Re: Musatov Prime Generalization Conjecture
Posted:
Jul 8, 2009 2:30 AM


On Jul 7, 10:17 pm, amor...@xenon.Stanford.EDU (Alan Morgan) wrote: > In article <01ecf30115ba4bfb83c3f4e8e18c9...@o18g2000pra.googlegroups.com>, > Constructive Truth <scribe...@aol.com> wrote: > > >I am afraid, necessarily you misunderstand the direct language of my > >claim. > > >My claim is: > > >1. every prime is of the form 2N+1. > > Not only is your statement trivial and completely uninteresting (every > prime number is odd. Really? Could that be because even numbers are, > by definition, divisible by 2, and thus not prime?), it isn't even > completely correct. 2 is a prime, but is not of the form 2N+1. > > So your claim is both trivial and false. Have no fear! One minor > change: > > MusatovMorgan Theorem > Every prime > 2 is of the form 2N+1 > > and it's now trivial and true. What's next? A variation on the > Goldbach Conjecture where you hypothesize that every number > 2 > can be written as the sum of two other numbers? > > Alan >  > Defendit numerus
Hello Alan,
Thank you for your feedback and write up.
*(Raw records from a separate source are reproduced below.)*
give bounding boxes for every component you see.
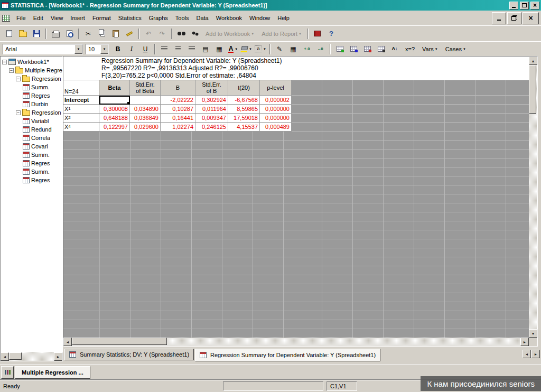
underline-button[interactable]: U — [139, 43, 152, 55]
font-select[interactable]: Arial ▼ — [3, 44, 83, 54]
scroll-up-button[interactable]: ▲ — [529, 57, 537, 65]
scroll-right-button[interactable]: ► — [520, 338, 529, 346]
menu-edit[interactable]: Edit — [30, 13, 47, 23]
menu-format[interactable]: Format — [89, 13, 115, 23]
fill-color-button[interactable]: ▼ — [240, 43, 253, 55]
column-header-b[interactable]: B — [161, 80, 195, 96]
align-right-button[interactable] — [185, 43, 198, 55]
scroll-down-button[interactable]: ▼ — [529, 329, 537, 338]
sheet-horizontal-scrollbar[interactable]: ◄ ► — [63, 338, 529, 346]
cell-x2-beta[interactable]: 0,648188 — [99, 114, 130, 123]
frame-style-button[interactable]: a▼ — [254, 43, 267, 55]
tree-scroll-track[interactable] — [9, 352, 54, 361]
cell-x2-t[interactable]: 17,59018 — [228, 114, 260, 123]
cell-x2-b[interactable]: 0,16441 — [161, 114, 195, 123]
tab-scroll-right-button[interactable]: ► — [531, 350, 540, 358]
cell-intercept-b[interactable]: -2,02222 — [161, 96, 195, 105]
print-button[interactable] — [49, 28, 62, 40]
bold-button[interactable]: B — [111, 43, 124, 55]
add-to-workbook-button[interactable]: Add to Workbook▼ — [202, 28, 257, 40]
font-dropdown-button[interactable]: ▼ — [74, 44, 82, 54]
menu-insert[interactable]: Insert — [67, 13, 89, 23]
tab-scroll-left-button[interactable]: ◄ — [523, 350, 531, 358]
mdi-restore-button[interactable] — [507, 12, 521, 24]
row-header-x2[interactable]: X2 — [63, 114, 99, 123]
electronic-manual-button[interactable] — [311, 28, 324, 40]
cell-x2-stderr-beta[interactable]: 0,036849 — [130, 114, 161, 123]
cell-x1-beta[interactable]: 0,300008 — [99, 105, 130, 114]
cell-intercept-stderr-beta[interactable] — [130, 96, 161, 105]
tree-item-regression-4[interactable]: Regres — [1, 176, 62, 184]
mdi-close-button[interactable]: × — [523, 12, 539, 24]
column-header-stderr-beta[interactable]: Std.Err. of Beta — [130, 80, 161, 96]
tree-item-variables[interactable]: Variabl — [1, 117, 62, 125]
vars-button[interactable]: Vars▼ — [419, 43, 441, 55]
tree-expander-icon[interactable]: − — [9, 68, 14, 73]
increase-decimals-button[interactable]: +.0 — [301, 43, 313, 55]
tree-item-summary-3[interactable]: Summ. — [1, 167, 62, 176]
vertical-scroll-thumb[interactable] — [529, 65, 536, 114]
font-color-button[interactable]: A▼ — [227, 43, 239, 55]
tree-item-regression-summary[interactable]: Regres — [1, 159, 62, 167]
tree-item-summary[interactable]: Summ. — [1, 83, 62, 91]
tree-expander-icon[interactable]: − — [16, 110, 21, 115]
cell-intercept-stderr-b[interactable]: 0,302924 — [195, 96, 228, 105]
wrap-text-button[interactable]: ▤ — [199, 43, 212, 55]
scroll-left-button[interactable]: ◄ — [63, 338, 72, 346]
cell-x1-b[interactable]: 0,10287 — [161, 105, 195, 114]
cell-x2-p[interactable]: 0,000000 — [260, 114, 292, 123]
menu-graphs[interactable]: Graphs — [145, 13, 172, 23]
select-conditions-button[interactable] — [375, 43, 387, 55]
mark-cells-button[interactable] — [361, 43, 374, 55]
new-button[interactable] — [3, 28, 15, 40]
menu-tools[interactable]: Tools — [172, 13, 193, 23]
tree-item-redundancy[interactable]: Redund — [1, 125, 62, 134]
print-preview-button[interactable] — [63, 28, 76, 40]
cell-intercept-p[interactable]: 0,000002 — [260, 96, 292, 105]
row-header-x4[interactable]: X4 — [63, 123, 99, 132]
app-icon[interactable] — [2, 2, 9, 8]
n-cases-cell[interactable]: N=24 — [63, 80, 99, 96]
cell-x1-p[interactable]: 0,000000 — [260, 105, 292, 114]
tree-item-summary-2[interactable]: Summ. — [1, 151, 62, 159]
menu-statistics[interactable]: Statistics — [115, 13, 145, 23]
tree-item-durbin[interactable]: Durbin — [1, 100, 62, 108]
sheet-vertical-scrollbar[interactable]: ▲ ▼ — [529, 57, 537, 338]
workbook-window-icon[interactable] — [2, 15, 10, 22]
row-header-intercept[interactable]: Intercept — [63, 96, 99, 105]
format-cells-button[interactable]: ▦ — [213, 43, 226, 55]
tree-item-correlations[interactable]: Correla — [1, 134, 62, 142]
cell-x4-p[interactable]: 0,000489 — [260, 123, 292, 132]
tree-item-regression-1[interactable]: −Regression — [1, 74, 62, 83]
cell-x1-t[interactable]: 8,59865 — [228, 105, 260, 114]
tree-item-workbook1[interactable]: −Workbook1* — [1, 58, 62, 66]
spreadsheet[interactable]: Regression Summary for Dependent Variabl… — [63, 57, 529, 338]
italic-button[interactable]: I — [125, 43, 138, 55]
scroll-right-button[interactable]: ► — [54, 352, 62, 361]
menu-workbook[interactable]: Workbook — [212, 13, 246, 23]
window-close-button[interactable]: × — [530, 2, 539, 10]
decrease-decimals-button[interactable]: -.0 — [314, 43, 327, 55]
find-button[interactable] — [175, 28, 188, 40]
menu-help[interactable]: Help — [274, 13, 293, 23]
font-size-dropdown-button[interactable]: ▼ — [100, 44, 108, 54]
cell-x4-stderr-b[interactable]: 0,246125 — [195, 123, 228, 132]
sort-button[interactable]: A↓ — [388, 43, 401, 55]
open-button[interactable] — [16, 28, 29, 40]
paste-button[interactable] — [109, 28, 122, 40]
menu-data[interactable]: Data — [193, 13, 212, 23]
format-painter-button[interactable] — [123, 28, 136, 40]
cases-button[interactable]: Cases▼ — [442, 43, 469, 55]
horizontal-scroll-thumb[interactable] — [72, 338, 167, 345]
cell-x1-stderr-b[interactable]: 0,011964 — [195, 105, 228, 114]
cell-x1-stderr-beta[interactable]: 0,034890 — [130, 105, 161, 114]
cut-button[interactable]: ✂ — [82, 28, 95, 40]
horizontal-scroll-track[interactable] — [72, 338, 520, 346]
cell-intercept-beta[interactable] — [99, 96, 130, 105]
gridlines-button[interactable]: ▦ — [287, 43, 300, 55]
tree-item-regression-results[interactable]: Regres — [1, 91, 62, 100]
cell-intercept-t[interactable]: -6,67568 — [228, 96, 260, 105]
doc-tab-regression-summary[interactable]: Regression Summary for Dependent Variabl… — [195, 349, 380, 361]
menu-view[interactable]: View — [47, 13, 67, 23]
graphs-of-block-button[interactable] — [347, 43, 360, 55]
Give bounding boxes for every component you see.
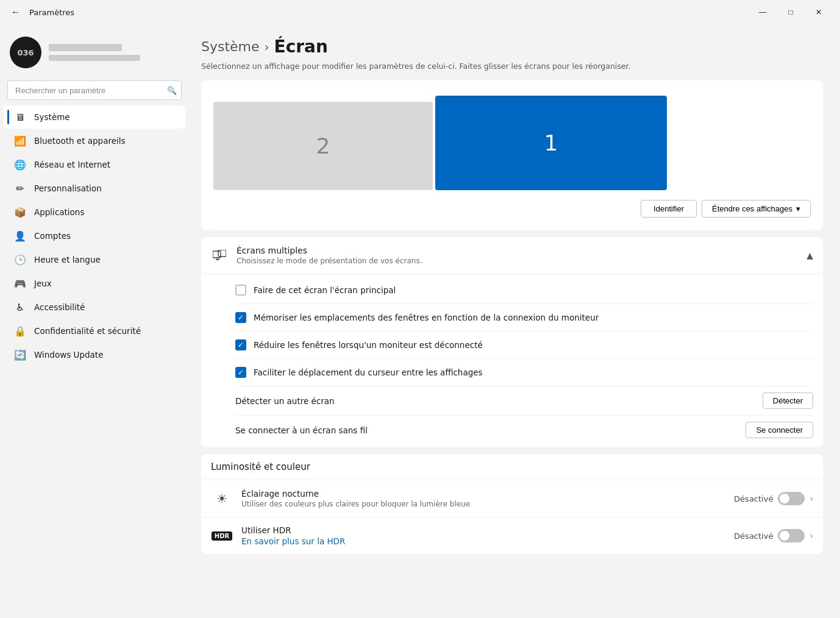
breadcrumb-separator: ›: [265, 40, 269, 54]
sidebar-item-comptes[interactable]: 👤 Comptes: [4, 224, 185, 247]
ecrans-multiples-panel: Écrans multiples Choisissez le mode de p…: [201, 237, 823, 447]
sidebar-item-bluetooth[interactable]: 📶 Bluetooth et appareils: [4, 129, 185, 152]
search-box: 🔍: [7, 80, 182, 100]
ecrans-multiples-icon: [211, 247, 228, 264]
setting-label-reduire: Réduire les fenêtres lorsqu'un moniteur …: [254, 340, 813, 350]
sidebar-item-systeme[interactable]: 🖥 Système: [4, 105, 185, 129]
eclairage-subtitle: Utiliser des couleurs plus claires pour …: [241, 500, 725, 508]
sidebar-item-label: Comptes: [34, 231, 71, 241]
sidebar-item-label: Heure et langue: [34, 255, 101, 265]
ecrans-multiples-body: Faire de cet écran l'écran principal Mém…: [201, 274, 823, 447]
detect-label: Détecter un autre écran: [235, 396, 755, 406]
sidebar-item-label: Système: [34, 112, 70, 122]
user-section: 036: [0, 29, 189, 78]
checkbox-memoriser[interactable]: [235, 312, 246, 323]
sidebar-item-label: Réseau et Internet: [34, 160, 110, 169]
sidebar-item-applications[interactable]: 📦 Applications: [4, 201, 185, 224]
comptes-icon: 👤: [13, 229, 27, 243]
minimize-button[interactable]: —: [749, 2, 777, 22]
window: ← Paramètres — □ ✕ 036 🔍: [0, 0, 840, 618]
titlebar: ← Paramètres — □ ✕: [0, 0, 840, 24]
eclairage-toggle[interactable]: [778, 492, 805, 505]
ecrans-multiples-subtitle: Choisissez le mode de présentation de vo…: [237, 257, 798, 265]
sidebar-item-confidentialite[interactable]: 🔒 Confidentialité et sécurité: [4, 319, 185, 343]
hdr-subtitle: En savoir plus sur la HDR: [241, 536, 725, 546]
sidebar-item-windows-update[interactable]: 🔄 Windows Update: [4, 343, 185, 366]
search-input[interactable]: [7, 80, 182, 100]
sidebar-nav: 🖥 Système 📶 Bluetooth et appareils 🌐 Rés…: [0, 105, 189, 367]
breadcrumb-parent: Système: [201, 39, 260, 54]
sidebar-item-label: Jeux: [34, 279, 52, 288]
breadcrumb: Système › Écran: [201, 37, 823, 57]
hdr-chevron-icon: ›: [810, 531, 813, 541]
eclairage-status: Désactivé: [734, 494, 773, 503]
sidebar-item-label: Applications: [34, 207, 84, 217]
app-content: 036 🔍 🖥 Système 📶 Bl: [0, 24, 840, 618]
setting-row-detect: Détecter un autre écran Détecter: [201, 386, 823, 415]
search-icon: 🔍: [167, 86, 177, 95]
accessibilite-icon: ♿: [13, 300, 27, 314]
back-button[interactable]: ←: [7, 4, 24, 21]
checkbox-reduire[interactable]: [235, 339, 246, 350]
setting-row-reduire: Réduire les fenêtres lorsqu'un moniteur …: [201, 332, 823, 358]
user-name: [49, 44, 122, 51]
user-info: [49, 44, 140, 61]
hdr-badge: HDR: [212, 531, 232, 541]
sidebar-item-accessibilite[interactable]: ♿ Accessibilité: [4, 296, 185, 319]
setting-row-connect: Se connecter à un écran sans fil Se conn…: [201, 416, 823, 444]
personnalisation-icon: ✏️: [13, 182, 27, 195]
sidebar-item-reseau[interactable]: 🌐 Réseau et Internet: [4, 153, 185, 176]
sidebar-item-label: Bluetooth et appareils: [34, 136, 126, 146]
sidebar-item-label: Windows Update: [34, 350, 103, 360]
extend-button[interactable]: Étendre ces affichages ▾: [702, 200, 811, 218]
window-controls: — □ ✕: [749, 2, 833, 22]
extend-chevron-icon: ▾: [796, 204, 800, 213]
heure-icon: 🕒: [13, 253, 27, 266]
sidebar-item-heure[interactable]: 🕒 Heure et langue: [4, 248, 185, 271]
close-button[interactable]: ✕: [805, 2, 833, 22]
setting-row-principal: Faire de cet écran l'écran principal: [201, 277, 823, 304]
sidebar-item-label: Accessibilité: [34, 302, 85, 312]
ecrans-multiples-chevron: ▲: [806, 250, 813, 260]
sidebar-item-jeux[interactable]: 🎮 Jeux: [4, 272, 185, 295]
sidebar-item-label: Confidentialité et sécurité: [34, 326, 141, 336]
monitors-actions: Identifier Étendre ces affichages ▾: [213, 200, 811, 218]
monitor-2[interactable]: 2: [213, 102, 433, 190]
connect-button[interactable]: Se connecter: [746, 422, 813, 438]
windows-update-icon: 🔄: [13, 348, 27, 361]
confidentialite-icon: 🔒: [13, 324, 27, 338]
jeux-icon: 🎮: [13, 277, 27, 290]
hdr-badge-wrap: HDR: [211, 525, 233, 547]
setting-label-principal: Faire de cet écran l'écran principal: [254, 285, 813, 295]
setting-label-faciliter: Faciliter le déplacement du curseur entr…: [254, 368, 813, 377]
window-title: Paramètres: [29, 8, 74, 17]
main-content: Système › Écran Sélectionnez un affichag…: [189, 24, 840, 618]
checkbox-principal[interactable]: [235, 285, 246, 296]
reseau-icon: 🌐: [13, 158, 27, 171]
breadcrumb-current: Écran: [274, 37, 328, 57]
monitors-preview: 2 1: [213, 93, 811, 190]
hdr-link[interactable]: En savoir plus sur la HDR: [241, 536, 345, 546]
ecrans-multiples-title: Écrans multiples: [237, 246, 798, 255]
hdr-status: Désactivé: [734, 531, 773, 541]
sidebar-item-personnalisation[interactable]: ✏️ Personnalisation: [4, 177, 185, 200]
monitors-panel: 2 1 Identifier Étendre ces affichages ▾: [201, 80, 823, 230]
eclairage-icon: ☀️: [211, 488, 233, 510]
sidebar: 036 🔍 🖥 Système 📶 Bl: [0, 24, 189, 618]
page-subtitle: Sélectionnez un affichage pour modifier …: [201, 62, 823, 71]
detect-button[interactable]: Détecter: [763, 392, 813, 409]
identify-button[interactable]: Identifier: [641, 200, 697, 218]
hdr-toggle[interactable]: [778, 529, 805, 542]
systeme-icon: 🖥: [13, 110, 27, 124]
eclairage-nocturne-row: ☀️ Éclairage nocturne Utiliser des coule…: [201, 480, 823, 517]
avatar: 036: [10, 37, 41, 68]
sidebar-item-label: Personnalisation: [34, 183, 102, 193]
hdr-title: Utiliser HDR: [241, 525, 725, 535]
ecrans-multiples-header[interactable]: Écrans multiples Choisissez le mode de p…: [201, 237, 823, 274]
applications-icon: 📦: [13, 205, 27, 219]
luminosite-section: Luminosité et couleur ☀️ Éclairage noctu…: [201, 454, 823, 554]
checkbox-faciliter[interactable]: [235, 367, 246, 378]
monitor-1[interactable]: 1: [435, 96, 667, 190]
maximize-button[interactable]: □: [777, 2, 805, 22]
luminosite-title: Luminosité et couleur: [201, 454, 823, 480]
Very cool!
Can you explain something to me please? By your comments, I understand, 2 N + 1 = odd. But what else can we say about 2 N + 1 ?
Here are a list of statements, I would like to know if we can properly decide from 2 N + 1:
(All of the below statements assume P > 2, as you asserted.)
Can we say....? (If every prime > 2 is 2 N + 1 = odd)
1. 2 N + 1 = P an (odd) prime 1/2 (of an even) 2P?
For example:
2*8+1=17 1/2*34=17
2. Can we then write for every prime > 2:
2 N + 1 = P (odd) and 2P (Even), N is also always even?
3. Can the above statement equivocally be stated:
2 (even N) + 1 = Every Prime = 1/2 2P or 1/2 * 4 (even N + 2)?
2 * 8 + 1 = 17 (a prime) = 1/2 (17*2) or 1/2 * (4 * 8 + 2)?
Thank you for your time an patience.
> MusatovMorgan Theorem > Every prime > 2 is of the form 2N+1
So cool, thanks again!
Martin Musatov